In [3]: get_num_of_ways(10, [1, 5, 10]) Out[3]: 4 In [4]: get_num_of_ways(20, [1, 5, 10]) Out[4]: 9 In [5]: get_num_of_ways(100, [1, 5, 10]) Out[5]: 121 In [6]: get_num_of_ways(1000, [1, 5, 10]) Out[6]: 10201

## reflection

Another article on dynamic programming( ref )It is mentioned that dynamic programming has two solutions: top-down and bottom-up. The solution in the above should belong to bottom-up, starting from the most basic state and gradually inferring the required results.

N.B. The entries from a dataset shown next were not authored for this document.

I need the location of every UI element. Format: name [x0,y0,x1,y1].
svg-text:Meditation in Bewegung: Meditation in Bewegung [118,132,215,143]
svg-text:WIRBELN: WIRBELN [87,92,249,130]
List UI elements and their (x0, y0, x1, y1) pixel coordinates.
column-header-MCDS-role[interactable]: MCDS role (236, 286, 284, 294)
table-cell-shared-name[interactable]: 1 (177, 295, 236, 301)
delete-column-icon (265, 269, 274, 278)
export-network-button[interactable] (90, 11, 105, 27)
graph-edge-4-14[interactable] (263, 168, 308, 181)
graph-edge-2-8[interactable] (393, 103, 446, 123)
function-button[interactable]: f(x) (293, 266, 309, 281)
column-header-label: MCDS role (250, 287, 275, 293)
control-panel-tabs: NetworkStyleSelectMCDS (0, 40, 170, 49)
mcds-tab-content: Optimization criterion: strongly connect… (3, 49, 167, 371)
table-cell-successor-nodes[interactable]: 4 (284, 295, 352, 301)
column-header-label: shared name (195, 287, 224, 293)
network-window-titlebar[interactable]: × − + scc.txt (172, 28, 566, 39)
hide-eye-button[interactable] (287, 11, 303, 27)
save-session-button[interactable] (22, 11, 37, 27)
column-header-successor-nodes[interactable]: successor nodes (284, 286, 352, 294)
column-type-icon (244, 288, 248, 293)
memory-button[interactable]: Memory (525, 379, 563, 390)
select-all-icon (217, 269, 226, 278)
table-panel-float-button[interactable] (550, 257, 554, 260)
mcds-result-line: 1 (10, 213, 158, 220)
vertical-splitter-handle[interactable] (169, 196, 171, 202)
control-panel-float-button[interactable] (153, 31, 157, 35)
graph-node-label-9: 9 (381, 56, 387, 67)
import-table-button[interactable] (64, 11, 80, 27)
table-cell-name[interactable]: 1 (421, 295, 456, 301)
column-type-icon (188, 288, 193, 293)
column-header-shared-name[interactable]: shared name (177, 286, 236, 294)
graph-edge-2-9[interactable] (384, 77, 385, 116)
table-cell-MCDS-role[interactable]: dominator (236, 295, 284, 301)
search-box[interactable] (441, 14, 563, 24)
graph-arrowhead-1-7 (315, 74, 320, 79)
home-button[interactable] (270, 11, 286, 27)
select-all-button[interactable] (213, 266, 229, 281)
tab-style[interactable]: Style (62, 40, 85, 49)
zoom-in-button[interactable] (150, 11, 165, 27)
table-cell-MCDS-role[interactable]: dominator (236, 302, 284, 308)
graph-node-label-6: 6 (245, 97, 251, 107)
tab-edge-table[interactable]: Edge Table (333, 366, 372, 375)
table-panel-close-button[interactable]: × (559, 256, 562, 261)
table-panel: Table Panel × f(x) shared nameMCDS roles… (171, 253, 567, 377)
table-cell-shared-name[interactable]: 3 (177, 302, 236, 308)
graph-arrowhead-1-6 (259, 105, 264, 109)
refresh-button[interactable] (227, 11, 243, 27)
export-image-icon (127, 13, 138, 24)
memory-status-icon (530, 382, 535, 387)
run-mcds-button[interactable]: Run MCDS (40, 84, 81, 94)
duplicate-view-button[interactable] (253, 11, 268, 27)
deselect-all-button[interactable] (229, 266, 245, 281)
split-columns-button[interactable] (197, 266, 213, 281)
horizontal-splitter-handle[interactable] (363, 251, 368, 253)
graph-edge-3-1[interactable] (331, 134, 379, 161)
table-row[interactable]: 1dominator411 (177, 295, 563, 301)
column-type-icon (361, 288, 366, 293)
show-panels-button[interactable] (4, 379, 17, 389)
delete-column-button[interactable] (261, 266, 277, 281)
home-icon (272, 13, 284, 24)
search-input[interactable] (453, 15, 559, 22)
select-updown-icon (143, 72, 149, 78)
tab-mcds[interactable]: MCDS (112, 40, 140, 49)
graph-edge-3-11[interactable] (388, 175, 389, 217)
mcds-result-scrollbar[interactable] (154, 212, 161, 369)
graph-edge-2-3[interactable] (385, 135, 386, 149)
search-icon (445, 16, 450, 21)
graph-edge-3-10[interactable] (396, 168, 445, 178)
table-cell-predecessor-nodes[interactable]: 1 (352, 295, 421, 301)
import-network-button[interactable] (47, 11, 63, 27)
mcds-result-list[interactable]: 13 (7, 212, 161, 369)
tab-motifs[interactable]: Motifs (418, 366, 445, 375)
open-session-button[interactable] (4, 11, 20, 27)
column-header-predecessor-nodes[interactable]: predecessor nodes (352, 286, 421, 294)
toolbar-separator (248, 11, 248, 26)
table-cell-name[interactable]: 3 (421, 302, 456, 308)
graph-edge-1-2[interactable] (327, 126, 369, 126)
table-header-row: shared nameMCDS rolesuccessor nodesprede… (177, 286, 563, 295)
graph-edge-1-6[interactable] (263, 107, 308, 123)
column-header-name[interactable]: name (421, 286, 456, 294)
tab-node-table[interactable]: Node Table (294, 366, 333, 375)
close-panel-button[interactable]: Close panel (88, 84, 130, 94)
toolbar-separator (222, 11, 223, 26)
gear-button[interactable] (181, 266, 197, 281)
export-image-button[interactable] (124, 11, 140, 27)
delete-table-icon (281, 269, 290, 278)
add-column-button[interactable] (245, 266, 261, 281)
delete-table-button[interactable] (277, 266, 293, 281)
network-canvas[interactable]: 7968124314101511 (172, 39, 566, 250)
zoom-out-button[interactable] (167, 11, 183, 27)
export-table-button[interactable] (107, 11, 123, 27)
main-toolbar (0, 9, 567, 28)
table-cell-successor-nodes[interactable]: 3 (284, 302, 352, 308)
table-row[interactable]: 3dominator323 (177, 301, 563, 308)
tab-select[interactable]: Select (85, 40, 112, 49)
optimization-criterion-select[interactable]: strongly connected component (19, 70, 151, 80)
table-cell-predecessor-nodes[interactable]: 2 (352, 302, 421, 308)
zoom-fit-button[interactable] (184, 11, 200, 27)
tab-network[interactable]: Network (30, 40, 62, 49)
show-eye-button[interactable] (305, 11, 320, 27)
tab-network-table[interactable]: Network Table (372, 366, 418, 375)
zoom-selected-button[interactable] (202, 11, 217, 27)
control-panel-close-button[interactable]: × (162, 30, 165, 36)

##### Reference: steps of listing state transition equations in dynamic programming

- Determine the base case, the most basic state that cannot be split, and the solution of the problem at this time
- Determine the state, that is, the variables that will change in the original problem and subproblem. Since the number of coins is unlimited and the denomination is preset, only the target amount will keep approaching base case, so the only state is the target amount N
- Determine the choice, that is, the behavior that causes the state to change. Why did the target amount change? Because you are choosing a coin, not choosing a coin is equivalent to reducing the target amount to be raised, so the face value of the coin is the choice
- Clarify the definition of dp function (in top-down solution) / array (in bottom-up solution). In the above, the definition of array coins is to make up the amount of subscript I. there are coin [i] combinations. You can also change the self-defined dp function. dp(n) requires at least a few coins to make up the amount n, and at least a few coins to calculate the amount n

The base case, the state of the state transition equation, the selection behavior and the definition of dp function / array will change according to the required problems.